━━━━━ EXERCISE DATA

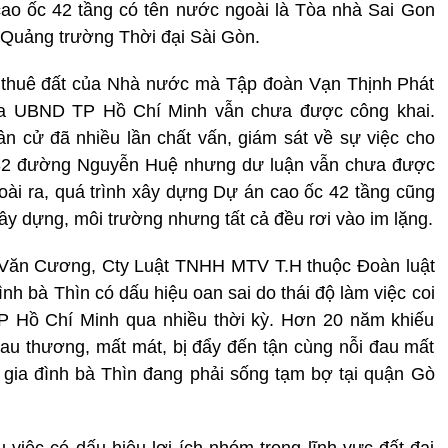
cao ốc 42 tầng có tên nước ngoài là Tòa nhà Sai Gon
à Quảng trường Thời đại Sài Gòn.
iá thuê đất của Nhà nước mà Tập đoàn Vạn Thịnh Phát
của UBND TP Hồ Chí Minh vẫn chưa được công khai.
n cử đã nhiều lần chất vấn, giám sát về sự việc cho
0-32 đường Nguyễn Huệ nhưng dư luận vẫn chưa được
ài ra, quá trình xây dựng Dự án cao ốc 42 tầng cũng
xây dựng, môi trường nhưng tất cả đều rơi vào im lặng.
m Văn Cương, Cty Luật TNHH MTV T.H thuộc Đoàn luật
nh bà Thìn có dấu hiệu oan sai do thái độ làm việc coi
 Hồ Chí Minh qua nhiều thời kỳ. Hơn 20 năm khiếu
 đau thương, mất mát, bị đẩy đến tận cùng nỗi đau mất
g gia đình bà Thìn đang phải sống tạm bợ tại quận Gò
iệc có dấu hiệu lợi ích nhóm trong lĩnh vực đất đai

━━━━━━━━━━
━━━━━ EXERCISE DATA

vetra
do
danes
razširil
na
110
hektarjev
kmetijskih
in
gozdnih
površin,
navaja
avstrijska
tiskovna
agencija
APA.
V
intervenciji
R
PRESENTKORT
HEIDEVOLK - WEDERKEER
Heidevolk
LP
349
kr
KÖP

━━━━━━━━━━

§ **WHAT YOU NEED TO DO**
From the records above, transcribe without alteration every line from the one with "nh bà Thìn có" to the one with "iệc có dấu hiệu", inclusive.

§ **ANSWER BOX**
nh bà Thìn có dấu hiệu oan sai do thái độ làm việc coi
 Hồ Chí Minh qua nhiều thời kỳ. Hơn 20 năm khiếu
 đau thương, mất mát, bị đẩy đến tận cùng nỗi đau mất
g gia đình bà Thìn đang phải sống tạm bợ tại quận Gò
iệc có dấu hiệu lợi ích nhóm trong lĩnh vực đất đai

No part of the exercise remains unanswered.